::: Records to use :::

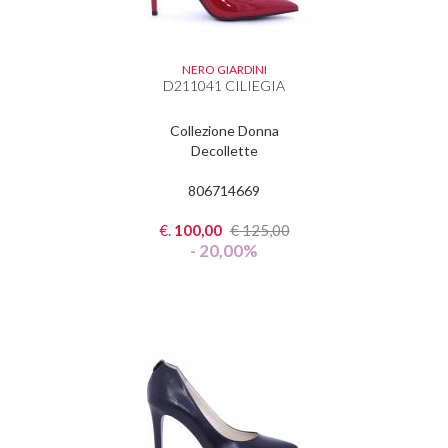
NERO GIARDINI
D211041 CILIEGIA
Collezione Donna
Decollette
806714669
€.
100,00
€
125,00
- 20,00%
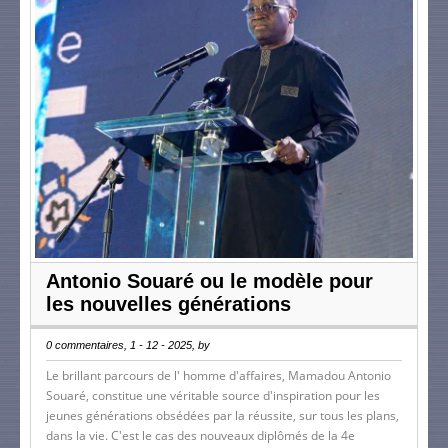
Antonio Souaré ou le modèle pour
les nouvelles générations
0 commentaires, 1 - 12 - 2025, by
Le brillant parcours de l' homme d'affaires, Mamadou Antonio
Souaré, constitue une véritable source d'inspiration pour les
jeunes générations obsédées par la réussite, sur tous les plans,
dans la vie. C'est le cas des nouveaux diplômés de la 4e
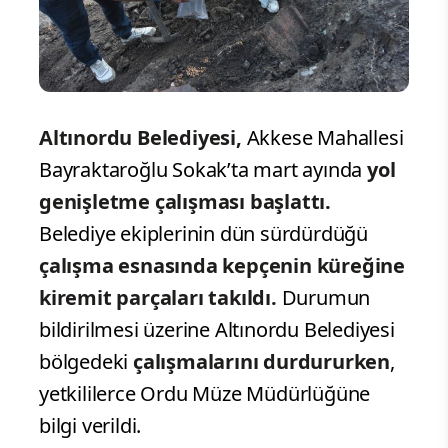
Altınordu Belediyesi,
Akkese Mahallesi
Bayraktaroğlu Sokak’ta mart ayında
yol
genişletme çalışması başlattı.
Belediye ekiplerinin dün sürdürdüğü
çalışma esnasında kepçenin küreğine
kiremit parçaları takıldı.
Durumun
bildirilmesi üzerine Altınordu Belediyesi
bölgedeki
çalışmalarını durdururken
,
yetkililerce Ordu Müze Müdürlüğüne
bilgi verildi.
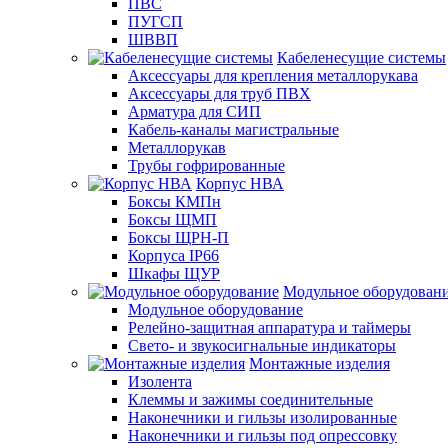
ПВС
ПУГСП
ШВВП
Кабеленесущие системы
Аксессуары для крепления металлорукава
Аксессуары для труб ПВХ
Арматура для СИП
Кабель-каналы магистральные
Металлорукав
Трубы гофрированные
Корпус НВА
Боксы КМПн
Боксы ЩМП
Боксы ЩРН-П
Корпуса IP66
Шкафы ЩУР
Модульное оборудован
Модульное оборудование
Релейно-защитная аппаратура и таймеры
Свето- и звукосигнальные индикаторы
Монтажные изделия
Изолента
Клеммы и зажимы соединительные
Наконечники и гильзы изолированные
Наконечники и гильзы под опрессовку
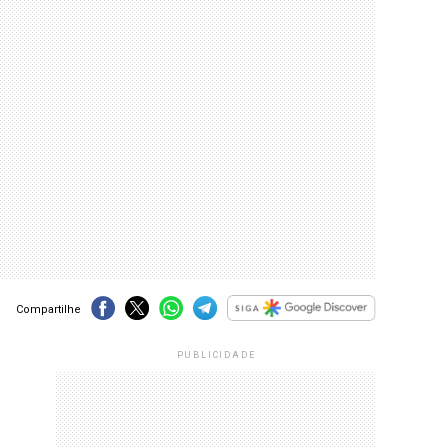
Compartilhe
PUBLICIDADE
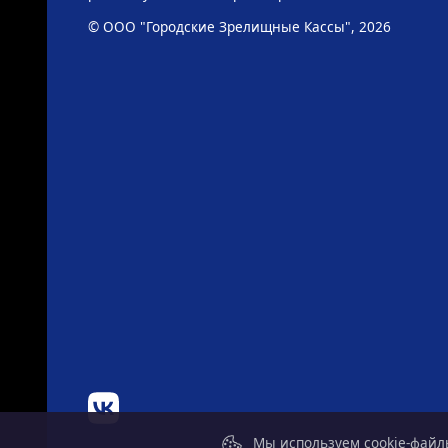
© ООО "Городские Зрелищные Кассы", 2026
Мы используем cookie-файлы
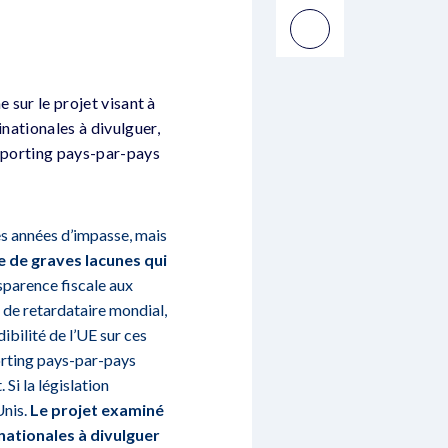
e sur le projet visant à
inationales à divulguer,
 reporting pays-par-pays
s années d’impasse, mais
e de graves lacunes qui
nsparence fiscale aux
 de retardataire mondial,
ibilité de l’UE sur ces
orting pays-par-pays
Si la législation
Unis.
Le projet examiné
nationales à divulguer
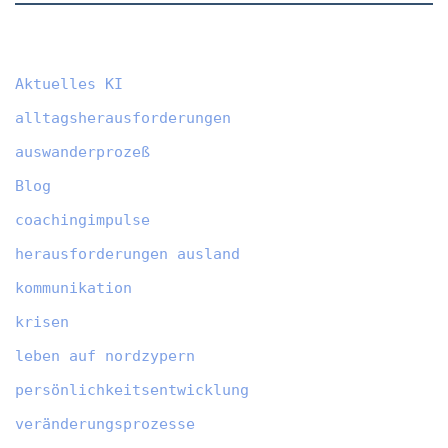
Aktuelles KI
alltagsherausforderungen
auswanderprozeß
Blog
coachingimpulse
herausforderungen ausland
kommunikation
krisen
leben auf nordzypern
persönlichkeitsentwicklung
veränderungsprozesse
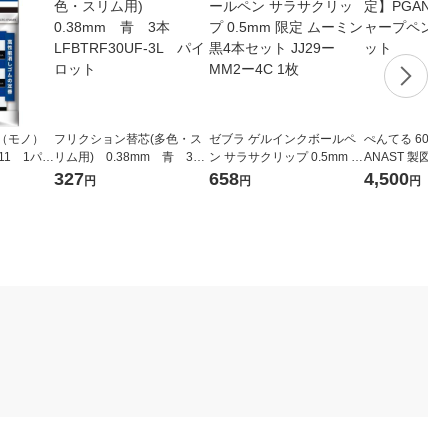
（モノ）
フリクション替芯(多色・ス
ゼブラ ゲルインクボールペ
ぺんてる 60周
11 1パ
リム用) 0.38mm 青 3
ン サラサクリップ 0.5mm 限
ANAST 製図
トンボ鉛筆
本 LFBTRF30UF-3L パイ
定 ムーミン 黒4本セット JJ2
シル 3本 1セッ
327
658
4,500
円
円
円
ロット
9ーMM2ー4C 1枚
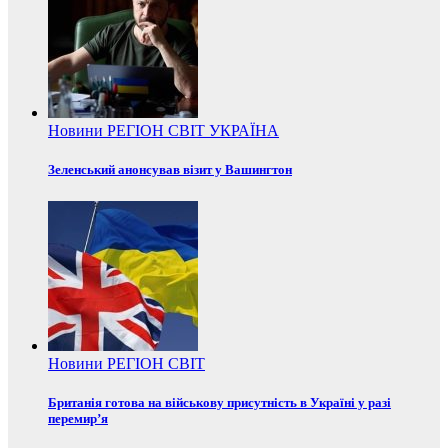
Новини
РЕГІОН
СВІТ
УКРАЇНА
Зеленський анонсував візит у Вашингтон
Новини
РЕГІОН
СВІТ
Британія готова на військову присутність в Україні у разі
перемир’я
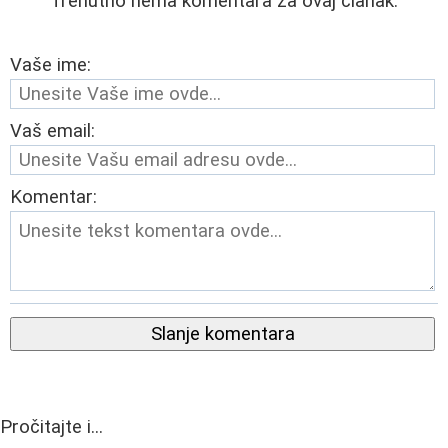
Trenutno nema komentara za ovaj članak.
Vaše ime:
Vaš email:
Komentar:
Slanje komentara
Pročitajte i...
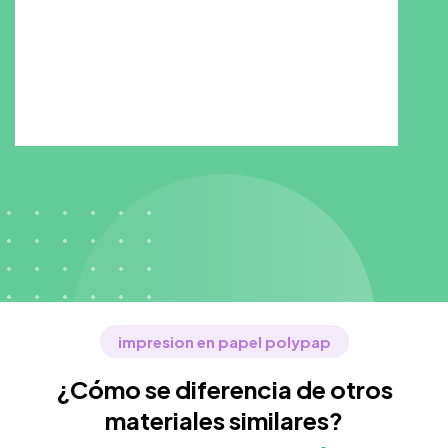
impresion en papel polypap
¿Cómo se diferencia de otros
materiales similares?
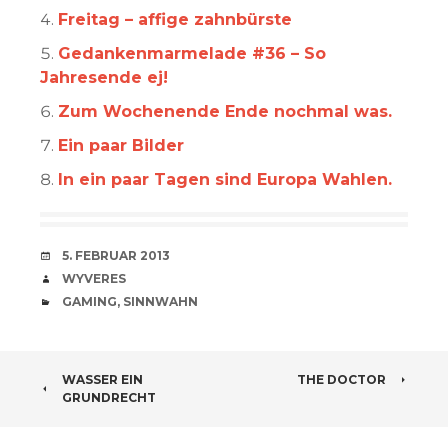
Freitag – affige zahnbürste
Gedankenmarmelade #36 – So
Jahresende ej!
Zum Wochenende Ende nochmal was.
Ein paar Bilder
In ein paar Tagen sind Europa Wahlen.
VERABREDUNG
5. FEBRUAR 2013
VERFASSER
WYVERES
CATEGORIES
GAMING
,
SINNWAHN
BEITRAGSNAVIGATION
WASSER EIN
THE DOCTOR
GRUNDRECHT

:::

● **Goal of the exercise**
Among the lines above, return those that contain the string "Аксессуары".

● **Response area**
Аксессуары для крепления металлорукава
Аксессуары для труб ПВХ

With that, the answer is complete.